Cemil Gülseren


Ne yüzle?


Çok da kullanılan bir sorgulama ifadesi ile başlamak istedim. “Ne yüzle bana geldin? Hangi yüzle istiyorsun?” cümlelerinde bir hesap sorma vardır. “Yüz” burada mecaz anlamıyla “utanma”dır. Bunun dışında yüz cürettir, cesarettir, arsızlıktır hatta yüzsüzlüğün ta kendisidir. Olmayan yüzler için de “Yüzüne tükürsen yağmur yağıyor sanır” deriz. Yüz yüze bakacak da yüzü kızaracak. İstemeye yüzü olmalı insanın. Dayanaksız ‘yüzler’ ister de alır da. Sen boşuna duygusallaşırsın. Adamın istemeye, almaya, gitmeye, gelmeye, konuşmaya yüzü olmalı deriz değil mi? Bu istekler erdemli olanlar içindir. Bir de sokak jargonunda cesaret verici söz söylerler; ‘İsteyenin bir yüzü vermeyen zenci.’ diye. Oysa Allah’ın ayeti açıktır: -mealen- İnsan ancak çalıştığı kadardır. Yüzünü yere koymayanın (Alnı secdeye değmeyenin) neyi kimden, ne yüzle isteyeceğini doğrusu merak ediyor değilim. Kimileri hemen diyecektir;  İster Putperest ol, ister Mecusi, bin kere tövbeni bozmuş olsan dahi yine gel. Bu kadar eğriye çekilen, istendiği gibi yorumlanan, isteğe göre şerh edilen başka söylem var mıdır acaba? İslam ol da gel. Pisliklerinden arın da gel. Kötülüklerinden sıyrıl da gel. Yoksa niye çağırıyor gel diye. O zaman orda kalsın.  Dön, tövbe et, Allah’ın affına sığın. Bir umut. Ama kimse garanti vermez, veremez de. Her şeye karışın lakin Allah’ın adına hareket etmeyin. Yüz akıyla gitmek lazım.

 

BAYRAM OLA HAYR OLA

Ramazanı idrak edenler, yaşayanlar bitimindeki bayramı da hak etmişlerdir. Unutulmaya Ramazanın finalidir bayram. Bunlar birbirinden ayrı kurumlar değil ki. Bence bayram harman zamanıdır, hasat dönemidir. Bir aylık sabır, emek, itaat, ibadet, gayret sonu rahmettir. Bunun adı bayramdır. Ben derim ki; Yârinden yüz döndüren ne bekleyebilir ki? Yüzsüzlüğün de bir haddi olmalı canım. Bayram içi boşaltılmış bir ritüel değil ki.

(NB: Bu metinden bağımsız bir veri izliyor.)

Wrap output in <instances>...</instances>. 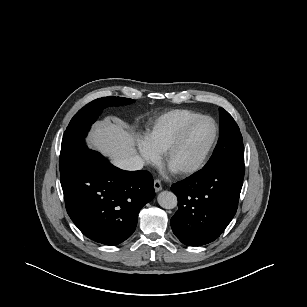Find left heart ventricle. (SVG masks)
Masks as SVG:
<instances>
[{
    "mask_svg": "<svg viewBox=\"0 0 307 307\" xmlns=\"http://www.w3.org/2000/svg\"><path fill=\"white\" fill-rule=\"evenodd\" d=\"M214 136V125L209 120L195 124L187 133L169 160L172 170L196 164L203 156Z\"/></svg>",
    "mask_w": 307,
    "mask_h": 307,
    "instance_id": "b2bd125f",
    "label": "left heart ventricle"
}]
</instances>
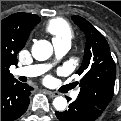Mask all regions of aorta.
<instances>
[{"mask_svg": "<svg viewBox=\"0 0 121 121\" xmlns=\"http://www.w3.org/2000/svg\"><path fill=\"white\" fill-rule=\"evenodd\" d=\"M31 52L34 59L44 61L51 57L53 47L47 40H38L33 44ZM53 106L57 111H63L67 106V100L62 96L56 97L53 100Z\"/></svg>", "mask_w": 121, "mask_h": 121, "instance_id": "762f6f07", "label": "aorta"}]
</instances>
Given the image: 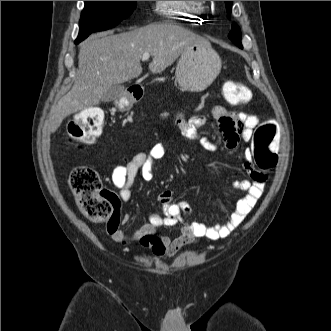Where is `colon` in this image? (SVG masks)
<instances>
[{
    "instance_id": "obj_1",
    "label": "colon",
    "mask_w": 331,
    "mask_h": 331,
    "mask_svg": "<svg viewBox=\"0 0 331 331\" xmlns=\"http://www.w3.org/2000/svg\"><path fill=\"white\" fill-rule=\"evenodd\" d=\"M223 95L232 105H243L250 98L249 89L241 83L227 81ZM104 114L98 108H88L77 114L68 125L70 141L92 143L102 132ZM281 127L277 120L269 119L258 124L253 132L254 158L261 170H270L277 163L276 150L280 142ZM69 184L80 211L95 223H112L118 197L103 188L99 175L90 167L80 166L72 170Z\"/></svg>"
}]
</instances>
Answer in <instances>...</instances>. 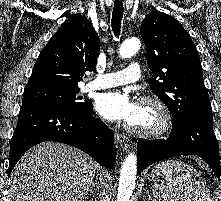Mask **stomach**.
<instances>
[{
    "mask_svg": "<svg viewBox=\"0 0 221 201\" xmlns=\"http://www.w3.org/2000/svg\"><path fill=\"white\" fill-rule=\"evenodd\" d=\"M159 178H162L161 175H157L154 170L152 171V173L150 174V179L154 180V181H159Z\"/></svg>",
    "mask_w": 221,
    "mask_h": 201,
    "instance_id": "0dacf381",
    "label": "stomach"
}]
</instances>
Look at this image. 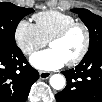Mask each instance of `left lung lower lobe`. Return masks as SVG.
Instances as JSON below:
<instances>
[{"mask_svg":"<svg viewBox=\"0 0 102 102\" xmlns=\"http://www.w3.org/2000/svg\"><path fill=\"white\" fill-rule=\"evenodd\" d=\"M67 86L58 94V102H102V50L86 54L75 69L62 72Z\"/></svg>","mask_w":102,"mask_h":102,"instance_id":"0a47b994","label":"left lung lower lobe"}]
</instances>
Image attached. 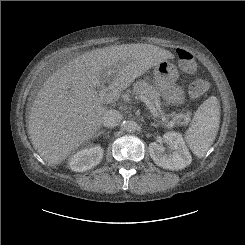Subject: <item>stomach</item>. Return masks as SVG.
<instances>
[{
    "label": "stomach",
    "instance_id": "stomach-1",
    "mask_svg": "<svg viewBox=\"0 0 245 245\" xmlns=\"http://www.w3.org/2000/svg\"><path fill=\"white\" fill-rule=\"evenodd\" d=\"M154 81L160 95L168 105L178 106L184 103L185 93L176 84L179 77L177 67L167 60L157 64L153 69Z\"/></svg>",
    "mask_w": 245,
    "mask_h": 245
}]
</instances>
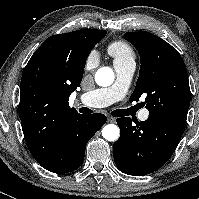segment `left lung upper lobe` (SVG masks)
<instances>
[{"label": "left lung upper lobe", "mask_w": 199, "mask_h": 199, "mask_svg": "<svg viewBox=\"0 0 199 199\" xmlns=\"http://www.w3.org/2000/svg\"><path fill=\"white\" fill-rule=\"evenodd\" d=\"M141 58L139 78L130 100L146 96L149 116H161L186 125L191 100L185 63L178 51L158 36L146 31L127 32Z\"/></svg>", "instance_id": "5c2ea615"}]
</instances>
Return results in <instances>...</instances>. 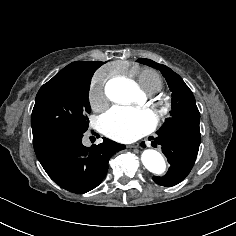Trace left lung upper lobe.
I'll return each instance as SVG.
<instances>
[{
  "label": "left lung upper lobe",
  "instance_id": "5c2ea615",
  "mask_svg": "<svg viewBox=\"0 0 236 236\" xmlns=\"http://www.w3.org/2000/svg\"><path fill=\"white\" fill-rule=\"evenodd\" d=\"M137 61L159 69L172 91L171 117L165 121L157 134L160 135L167 129H179L192 133H200V113L196 106L193 93L182 78L169 67L158 64L150 59L139 58Z\"/></svg>",
  "mask_w": 236,
  "mask_h": 236
}]
</instances>
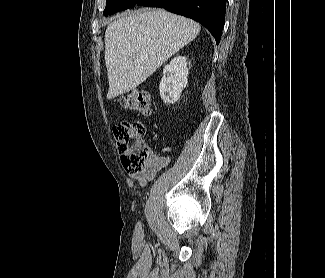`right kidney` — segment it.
Masks as SVG:
<instances>
[{
  "label": "right kidney",
  "mask_w": 325,
  "mask_h": 278,
  "mask_svg": "<svg viewBox=\"0 0 325 278\" xmlns=\"http://www.w3.org/2000/svg\"><path fill=\"white\" fill-rule=\"evenodd\" d=\"M187 58L177 56L165 65L159 85L161 99L165 104H174L180 99L188 80Z\"/></svg>",
  "instance_id": "obj_1"
}]
</instances>
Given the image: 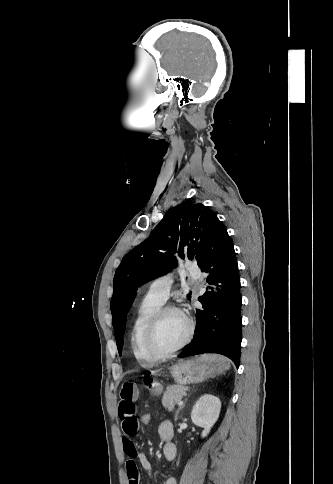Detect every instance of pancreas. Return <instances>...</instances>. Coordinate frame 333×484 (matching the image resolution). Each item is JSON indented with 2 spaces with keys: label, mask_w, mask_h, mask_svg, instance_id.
Instances as JSON below:
<instances>
[{
  "label": "pancreas",
  "mask_w": 333,
  "mask_h": 484,
  "mask_svg": "<svg viewBox=\"0 0 333 484\" xmlns=\"http://www.w3.org/2000/svg\"><path fill=\"white\" fill-rule=\"evenodd\" d=\"M187 387L181 385H170L162 398V404L165 408H172L176 403L186 395Z\"/></svg>",
  "instance_id": "1"
}]
</instances>
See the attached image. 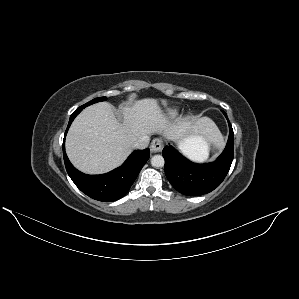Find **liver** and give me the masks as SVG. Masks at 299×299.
I'll list each match as a JSON object with an SVG mask.
<instances>
[{"instance_id":"liver-1","label":"liver","mask_w":299,"mask_h":299,"mask_svg":"<svg viewBox=\"0 0 299 299\" xmlns=\"http://www.w3.org/2000/svg\"><path fill=\"white\" fill-rule=\"evenodd\" d=\"M120 123L109 103L85 108L73 121L66 137V153L71 163L87 174H102L120 166L130 155L133 144L155 133L178 139L189 130L184 123L172 124L157 99L145 98L122 109ZM195 134L220 140L221 133L204 120L192 127Z\"/></svg>"}]
</instances>
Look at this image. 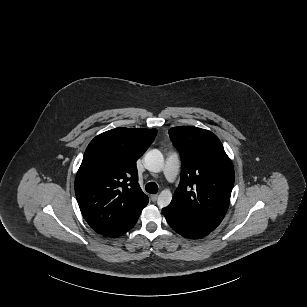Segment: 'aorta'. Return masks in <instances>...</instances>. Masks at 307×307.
Segmentation results:
<instances>
[{
	"label": "aorta",
	"instance_id": "aorta-1",
	"mask_svg": "<svg viewBox=\"0 0 307 307\" xmlns=\"http://www.w3.org/2000/svg\"><path fill=\"white\" fill-rule=\"evenodd\" d=\"M145 168L154 173L161 172L164 167L163 154L158 149H152L145 154L144 157ZM172 193L166 189L161 191L157 197V204L160 208L166 207L171 203Z\"/></svg>",
	"mask_w": 307,
	"mask_h": 307
}]
</instances>
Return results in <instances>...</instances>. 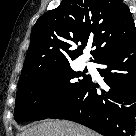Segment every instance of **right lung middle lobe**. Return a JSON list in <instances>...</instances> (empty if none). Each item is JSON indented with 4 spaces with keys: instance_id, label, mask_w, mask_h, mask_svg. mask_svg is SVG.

 Her neslin sıkça yinelediği sızlanmadır; Nerede o eski Ramazanlar?... Eski Ramazanları arayan eski bayramları da bulamıyor doğal olarak. Bu söylemler dahası sızlanmalar bundan sonraki kuşaklar tarafından da dile getirilecektir. Bundan şüpheniz olmasın. Bir yandan da insanî, hissî hallerinden sıyrılmış yalnızca takvimlerin gereği bir biçimde formaliteye bürünmüş bayramlara kendinizi hazırlayın derim. Beklentinizi düşük tutun ki hayal kırıklığınız da düşük seviyede kalsın. “Çocuklar hâlâ aramadı. Yine tatile çıkmışlar. Bayramda olsun bir soluk görseydik iyi olacaktı.” Diye dertlenip duracağız. Durmayın da beklemeyin de. Zor ama boş verin. Çocukların umurunda bile değil oysaki. Onlar yani yeni kuşak “el öpme”yi sizin kadar önemsiyor bile. Ritüelin bir parçası gibi görüyorlar. Israrla söylüyorum ruhaniyetinden arındırılmış (!) Ramazanlar, formalite bayramlara dönüşüyor haliyle. Hoş bayramların dini boyutu da iyice göz ardı edilir oldu. Dedim ya Ramazanı yaşamadan bayrama atlıyoruz. Hangi yüzle?

 

RÜYA MI? HAYAL Mİ?

“Nerede o eski Darende?” diyeceğiz bir gün. Doğasıyla, tarihiyle, kültürüyle yaşatılması gereken memleketimizin doğal yapısı, özellikle Adana ve İstanbul gibi büyük şehirlerden gelenler için tam bir sayfiye şehri görünümü mutlaka korunmalıdır. Dut ve ceviz ağaçları koruma altına alınmalıdır. Darende’nin betonlaşmasıyla gurur duyulmamalıdır. Bunu gelişmişliğin göstergesi olarak görenler, bir gün gelecek pişman olacaklar, ama neden sonra? Beton yığını Darende onların olsun. Yeni yerleşim yerleri için evet, ama Aşudu Suyu ve devamındaki mahalleler Nadir Köprüsü’ne kadar olan güzergâhta iki kat üstüne ruhsat verilmemelidir. Doğal yapı zedelenmemelidir. TOKİ’leşmeyle başlayan betonlaşma, küreselleşmenin getirdiği sıradanlaşmayla Darende yavaş yavaş, kendi öz mimari kimliğinden de uzaklaşmaktadır. Zaten gelenek göreneklerimiz, akşamları evden eve gece oturmalarımız bitti, bitiyor. İçi boşaltılmış Darende, bu da sizin olsun.

Rüya bu ya işte; 

Hulûsi Efendi Devlet Hastanesi’nden başlayıp Nadir Köprüsü’ne kadar, Tohma’nın iki yanı, yaya yolu, gezinti yolu, bisiklet yolu, park ve bahçeler, spor alanları, dinlenme mekanları… Öf! Aman! Bir an önce bu uykudan uyanmalıyım ben! Bu rüyanın sonu gelmeyecek. Aman Allahım! Nasıl bir rüyaydı değil mi? Rüyası bile hayal. Sizde de olur mu bilmem ama benim böyle birkaç rüyam olmuştur. Gözümü kapattığımda aynı rüyaya devam ettiğim.